If you find yourself under this kind of dilemma, you should probably rethink before sharing that photo or status. Chances are, prospective employers might be watching and you wouldn’t want to share that greasy photo of yourself spazzed out in the living room while you’re still on the lookout for a job, right?
A survey administered by Careerbuilder.com asserted that 60% of employers and recruiters utilize social media to scout and review prospective candidates, so whatever you share on social media can make or break your career exploits.
So what can you do in the meantime? While you’re still waiting for prospective job employers to respond, here’s what you should show and not show on social media while you’re job-hunting:
Do Not Show Unflattering Photos
While it’s a given that your LinkedIn account has to look professional (since that’s what LinkedIn is really for), the rest of your social media accounts also have to follow suit. From your Twitter page down to your Instagram, you have to at least look presentable. You wouldn’t want people to have access to unflattering photos of last night’s inuman session, right? Whether your posts are set to “Friends Only” or not, your posts, after all, are still public. It’s best to apply the same kind of tone and caution when it comes to commenting on your other friends’ posts, too.
Do Stay Consistent
If you intend to show photos of your current and previous work, you have to make sure that they match what you’ve written about yourself on your resume. You wouldn’t want to use a photo of yourself as a broadcaster from two years ago when you’re already a makeup artist elsewhere, right? In a way, your social media account is also your online portfolio by default. Learn to tweak your profile so that your employers would also know what you’re legitimately doing.
Do Use a More Professional Username
Although it’s expected that you’ll sound more cordial in your LinkedIn profile, it’s best to maintain a similar tone when it comes to your other social media accounts. Recruiters would find it hard to take you seriously if your Google e-mail address has “shinyunicorn260” as its name – sure, you got a kick out of that during your high school years but not in the professional world. Pick a username that you can keep professionally – the first initial of your name and your surname can do – and stay consistent with the rest of your accounts so it would be easier for prospective employers to keep track of where to find you.
Do Stay Conscious and Concise
How you use your words online says a lot about you, especially on LinkedIn – you wouldn’t want to look as though your professional accounts can only do so much. Be wary of your sentence construction and your grammar online. Unless your tweets are locked, everything that you post online are under public domain and you’re literally putting yourself out there, so in order to sound good, you’ll still have to be more mindful of the language that you use.
Do Stay Positive
Realistically speaking, it’s impossible to stay positive all the time, but if your Timeline is mostly filled with complaints, derogatory remarks and hate posts against an individual or other people (including troll comments!), your possible employers might get turned off and not grant you that interview.

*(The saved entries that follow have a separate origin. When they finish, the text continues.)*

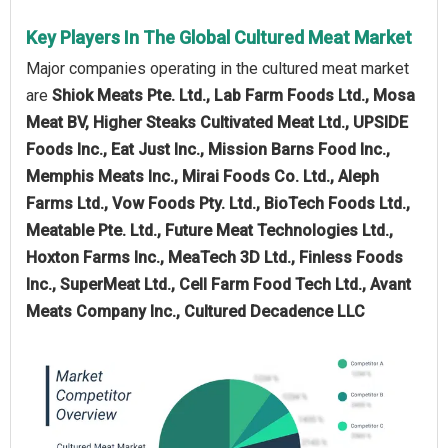
Key Players In The Global Cultured Meat Market
Major companies operating in the cultured meat market
are
Shiok Meats Pte. Ltd., Lab Farm Foods Ltd., Mosa
Meat BV, Higher Steaks Cultivated Meat Ltd., UPSIDE
Foods Inc., Eat Just Inc., Mission Barns Food Inc.,
Memphis Meats Inc., Mirai Foods Co. Ltd., Aleph
Farms Ltd., Vow Foods Pty. Ltd., BioTech Foods Ltd.,
Meatable Pte. Ltd., Future Meat Technologies Ltd.,
Hoxton Farms Inc., MeaTech 3D Ltd., Finless Foods
Inc., SuperMeat Ltd., Cell Farm Food Tech Ltd., Avant
Meats Company Inc., Cultured Decadence LLC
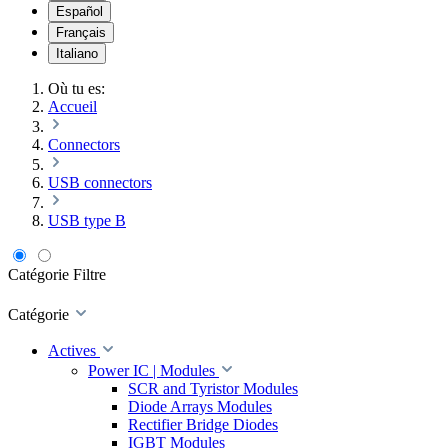
Español
Français
Italiano
Où tu es:
Accueil
Connectors
USB connectors
USB type B
Catégorie
Filtre
Catégorie
Actives
Power IC | Modules
SCR and Tyristor Modules
Diode Arrays Modules
Rectifier Bridge Diodes
IGBT Modules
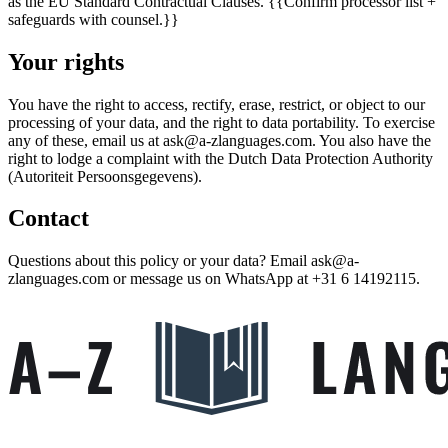
as the EU Standard Contractual Clauses.
{{Confirm processor list +
safeguards with counsel.}}
Your rights
You have the right to access, rectify, erase, restrict, or object to our
processing of your data, and the right to data portability. To exercise
any of these, email us at
ask@a-zlanguages.com
. You also have the
right to lodge a complaint with the Dutch Data Protection Authority
(Autoriteit Persoonsgegevens).
Contact
Questions about this policy or your data? Email
ask@a-
zlanguages.com
or message us on WhatsApp at
+31 6 14192115
.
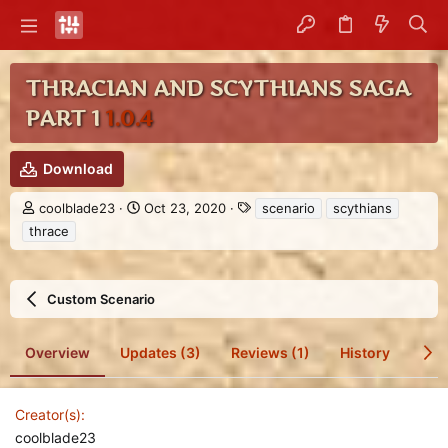
THRACIAN AND SCYTHIANS SAGA
PART 1
1.0.4
Download
A
C
T
coolblade23
Oct 23, 2020
scenario
scythians
u
r
a
thrace
t
e
g
h
a
s
o
t
r
i
Custom Scenario
o
n
d
Overview
Updates (3)
Reviews (1)
History
Dis
a
t
e
Creator(s)
coolblade23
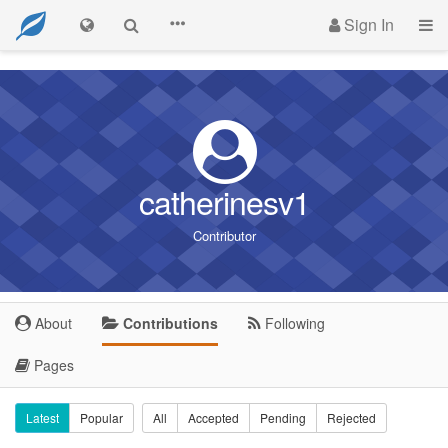
Sign In
catherinesv1
Contributor
About
Contributions
Following
Pages
Latest
Popular
All
Accepted
Pending
Rejected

Don’t Complain About Your Current Job
Try not to talk about your current job while you’re seeking employment elsewhere. Or if it’s unavoidable, do so with extra caution. Whatever you post on social media can be taken against you.
Do Keep A Social Media Presence
We know it sounds contradicting telling you not to deactivate your social media accounts when you have to hide your less-than-appealing photos and posts, but ironically, you’ll regret deactivating your account while job hunting. Every single opportunity is available in social media: you can easily find jobs online and all it takes is for you to Like and Follow prospective employers and their respective brand pages.
Join Facebook groups or create an online network of friends on Twitter that also share the same interests as you. Having a social media presence is especially important if you want to know more about the industry you are eyeing. Stay active but do so responsibly.
And most importantly…
While it’s encouraged to put a little more thought about what you reveal and how you behave on social media, it’s still completely okay to be yourself on your accounts. Recruiters are trained to weed out sketchy candidates so your social media presence should still reflect your personality, your likes and dislikes, and what you strongly believe in. But as with anything in life, it should be done in moderation.